___ Study material ___

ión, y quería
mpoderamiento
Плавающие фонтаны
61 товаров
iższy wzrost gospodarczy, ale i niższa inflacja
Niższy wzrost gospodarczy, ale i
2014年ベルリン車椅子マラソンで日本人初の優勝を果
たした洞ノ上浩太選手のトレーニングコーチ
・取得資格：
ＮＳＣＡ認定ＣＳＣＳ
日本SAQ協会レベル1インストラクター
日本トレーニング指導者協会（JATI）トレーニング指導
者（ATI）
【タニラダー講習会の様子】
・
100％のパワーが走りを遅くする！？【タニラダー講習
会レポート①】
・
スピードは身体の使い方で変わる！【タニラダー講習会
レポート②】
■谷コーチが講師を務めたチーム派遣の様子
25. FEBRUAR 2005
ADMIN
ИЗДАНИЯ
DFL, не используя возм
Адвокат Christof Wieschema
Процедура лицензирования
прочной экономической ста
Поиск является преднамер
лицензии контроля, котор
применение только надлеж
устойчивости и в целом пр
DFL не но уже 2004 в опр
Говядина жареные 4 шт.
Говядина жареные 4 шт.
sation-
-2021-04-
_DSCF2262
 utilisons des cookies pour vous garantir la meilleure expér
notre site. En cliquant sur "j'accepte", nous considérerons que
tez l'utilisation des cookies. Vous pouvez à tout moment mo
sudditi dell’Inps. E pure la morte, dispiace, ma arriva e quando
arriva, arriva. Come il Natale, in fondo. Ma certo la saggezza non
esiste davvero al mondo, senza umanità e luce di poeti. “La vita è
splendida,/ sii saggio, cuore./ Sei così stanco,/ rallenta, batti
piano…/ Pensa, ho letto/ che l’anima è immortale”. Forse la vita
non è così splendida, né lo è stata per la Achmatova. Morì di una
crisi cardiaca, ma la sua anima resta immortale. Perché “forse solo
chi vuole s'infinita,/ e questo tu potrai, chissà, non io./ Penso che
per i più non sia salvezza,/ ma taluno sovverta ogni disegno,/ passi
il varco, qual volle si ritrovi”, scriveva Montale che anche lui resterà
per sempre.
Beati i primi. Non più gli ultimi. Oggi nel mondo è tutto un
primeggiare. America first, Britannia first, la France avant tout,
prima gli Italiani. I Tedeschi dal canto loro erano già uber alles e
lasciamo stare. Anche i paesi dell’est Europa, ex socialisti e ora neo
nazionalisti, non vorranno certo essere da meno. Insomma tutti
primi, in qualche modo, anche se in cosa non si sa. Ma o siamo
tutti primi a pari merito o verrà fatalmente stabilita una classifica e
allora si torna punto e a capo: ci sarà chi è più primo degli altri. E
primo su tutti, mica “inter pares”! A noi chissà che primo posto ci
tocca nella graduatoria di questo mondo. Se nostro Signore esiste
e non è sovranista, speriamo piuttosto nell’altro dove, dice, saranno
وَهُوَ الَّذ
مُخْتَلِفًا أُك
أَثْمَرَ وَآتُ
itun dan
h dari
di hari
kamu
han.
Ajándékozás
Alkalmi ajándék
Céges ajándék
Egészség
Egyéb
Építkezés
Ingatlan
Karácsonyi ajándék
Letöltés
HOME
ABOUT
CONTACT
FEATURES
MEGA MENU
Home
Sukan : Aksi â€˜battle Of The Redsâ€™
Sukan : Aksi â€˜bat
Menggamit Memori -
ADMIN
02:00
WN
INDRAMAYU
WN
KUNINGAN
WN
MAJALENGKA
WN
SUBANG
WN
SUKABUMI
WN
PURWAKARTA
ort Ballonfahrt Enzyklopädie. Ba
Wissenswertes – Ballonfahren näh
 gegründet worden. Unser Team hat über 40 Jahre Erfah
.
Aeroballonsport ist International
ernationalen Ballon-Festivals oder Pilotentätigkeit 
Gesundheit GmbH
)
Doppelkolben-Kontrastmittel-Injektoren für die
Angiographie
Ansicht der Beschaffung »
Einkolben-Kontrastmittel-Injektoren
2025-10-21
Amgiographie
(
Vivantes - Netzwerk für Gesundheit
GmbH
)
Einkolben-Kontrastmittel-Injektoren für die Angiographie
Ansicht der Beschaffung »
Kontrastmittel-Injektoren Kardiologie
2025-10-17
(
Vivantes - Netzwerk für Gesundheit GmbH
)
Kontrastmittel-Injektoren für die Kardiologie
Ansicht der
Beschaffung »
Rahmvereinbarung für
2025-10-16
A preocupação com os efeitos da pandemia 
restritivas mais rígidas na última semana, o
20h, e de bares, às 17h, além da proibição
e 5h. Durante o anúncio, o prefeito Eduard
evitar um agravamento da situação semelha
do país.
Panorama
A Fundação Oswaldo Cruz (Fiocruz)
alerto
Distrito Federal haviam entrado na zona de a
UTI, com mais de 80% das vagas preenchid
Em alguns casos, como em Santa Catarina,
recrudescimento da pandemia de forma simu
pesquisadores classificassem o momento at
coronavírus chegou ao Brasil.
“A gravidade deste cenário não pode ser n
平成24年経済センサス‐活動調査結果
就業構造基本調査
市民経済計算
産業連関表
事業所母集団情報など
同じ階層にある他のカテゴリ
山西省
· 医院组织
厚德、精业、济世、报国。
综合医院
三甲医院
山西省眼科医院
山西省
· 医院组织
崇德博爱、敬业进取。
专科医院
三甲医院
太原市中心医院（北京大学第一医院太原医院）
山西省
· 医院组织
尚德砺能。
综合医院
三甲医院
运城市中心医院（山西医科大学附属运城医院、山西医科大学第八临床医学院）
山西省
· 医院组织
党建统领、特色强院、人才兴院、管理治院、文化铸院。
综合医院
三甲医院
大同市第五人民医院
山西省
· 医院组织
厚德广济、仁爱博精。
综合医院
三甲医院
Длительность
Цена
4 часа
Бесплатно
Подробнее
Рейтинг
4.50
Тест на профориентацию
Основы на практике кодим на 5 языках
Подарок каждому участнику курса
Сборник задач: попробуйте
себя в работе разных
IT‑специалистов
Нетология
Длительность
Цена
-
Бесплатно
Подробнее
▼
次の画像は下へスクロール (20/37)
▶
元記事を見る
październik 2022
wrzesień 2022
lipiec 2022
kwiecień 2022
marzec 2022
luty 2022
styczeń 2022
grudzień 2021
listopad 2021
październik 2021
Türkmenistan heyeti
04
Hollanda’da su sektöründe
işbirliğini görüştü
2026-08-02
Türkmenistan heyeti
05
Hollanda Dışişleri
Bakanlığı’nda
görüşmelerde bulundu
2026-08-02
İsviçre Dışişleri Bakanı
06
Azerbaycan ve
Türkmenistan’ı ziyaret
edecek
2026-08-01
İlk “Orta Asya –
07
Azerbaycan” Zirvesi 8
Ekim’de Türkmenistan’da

___

Task instructions: All lines above that include the word "splendida" should be located and copied.

Result for this task:
splendida,/ sii saggio, cuore./ Sei così stanco,/ rallenta, batti
non è così splendida, né lo è stata per la Achmatova. Morì di una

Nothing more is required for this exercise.